MongoDB supports x.509 certificate authentication for use with a secure TLS/SSL connection. The x.509 client authentication allows clients to authenticate to servers with certificates rather than with a username and password.

To use x.509 authentication for the internal authentication of replica set/sharded cluster members, see Use x.509 Certificate for Membership Authentication.

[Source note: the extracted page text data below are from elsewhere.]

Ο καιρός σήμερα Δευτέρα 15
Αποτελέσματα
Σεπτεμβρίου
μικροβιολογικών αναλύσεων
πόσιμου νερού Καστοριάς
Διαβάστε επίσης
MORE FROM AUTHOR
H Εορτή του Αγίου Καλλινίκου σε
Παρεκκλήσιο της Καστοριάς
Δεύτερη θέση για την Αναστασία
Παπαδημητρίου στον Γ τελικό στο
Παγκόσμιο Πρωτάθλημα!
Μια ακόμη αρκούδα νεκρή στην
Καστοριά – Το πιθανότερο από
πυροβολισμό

A full description of TLS/SSL, PKI (Public Key Infrastructure) certificates, in particular x.509 certificates, and Certificate Authority is beyond the scope of this document. This tutorial assumes prior knowledge of TLS/SSL as well as access to valid x.509 certificates.

Certificate Authority

For production use, your MongoDB deployment should use valid certificates generated and signed by a single certificate authority. You or your organization can generate and maintain an independent certificate authority, or use certificates generated by a third-party TLS/SSL vendor. Obtaining and managing certificates is beyond the scope of this documentation.

Client x.509 Certificate


You must have valid x.509 certificates.

Starting in MongoDB 3.2.21, if you specify --sslAllowInvalidCertificates or ssl.allowInvalidCertificates: true when using x.509 authentication, an invalid certificate is only sufficient to establish a TLS/SSL connection but is insufficient for authentication.

The client certificate must have the following properties:

  • A single Certificate Authority (CA) must issue the certificates for both the client and the server.

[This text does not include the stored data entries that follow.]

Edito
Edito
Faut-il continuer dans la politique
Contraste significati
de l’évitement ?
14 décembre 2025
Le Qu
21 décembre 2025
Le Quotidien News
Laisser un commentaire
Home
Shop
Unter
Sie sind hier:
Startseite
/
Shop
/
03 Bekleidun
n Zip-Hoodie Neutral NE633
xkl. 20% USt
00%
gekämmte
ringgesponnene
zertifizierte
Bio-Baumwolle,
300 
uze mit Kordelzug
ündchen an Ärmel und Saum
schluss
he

  • Client certificates must contain the following fields:

    keyUsage = digitalSignature
    extendedKeyUsage = clientAuth
  • Each unique MongoDB user must have a unique certificate.

  • A client x.509 certificate’s subject, which contains the Distinguished Name (DN), must differ from that of a Member x.509 Certificate. Specifically, the subjects must differ with regards to at least one of the following attributes: Organization (O), the Organizational Unit (OU) or the Domain Component (DC).


    If a client x.509 certificate’s subject has the same O, OU, and DC combination as the Member x.509 Certificate, the client will be identified as a cluster member and granted full permission on the system.


Configure Replica Set/Sharded Cluster

Outside of rolling upgrade procedures, every component of a replica set or sharded cluster should use the same --clusterAuthMode setting to ensure it can securely connect to all other components in the deployment.

For replica set deployments, this includes all mongod members of the replica set.

For sharded cluster deployments, this includes all mongod and mongos instances.


If you are configuring a standalone mongod, omit the --clusterAuthMode option.

Use Command-line Options

You can configure the MongoDB server from the command line, e.g.:

mongod --clusterAuthMode x509 --sslMode requireSSL --sslPEMKeyFile <path to TLS/SSL certificate and key PEM file> --sslCAFile <path to root CA PEM file>


If the --sslCAFile option and its target file are not specified, x.509 client and member authentication will not function. mongod, and mongos in sharded systems, will not be able to verify the certificates of processes connecting to it against the trusted certificate authority (CA) that issued them, breaking the certificate chain.

As of version 2.6.4, mongod will not start with x.509 authentication enabled if the CA file is not specified.

Use Configuration File

You may also specify these options in the configuration file.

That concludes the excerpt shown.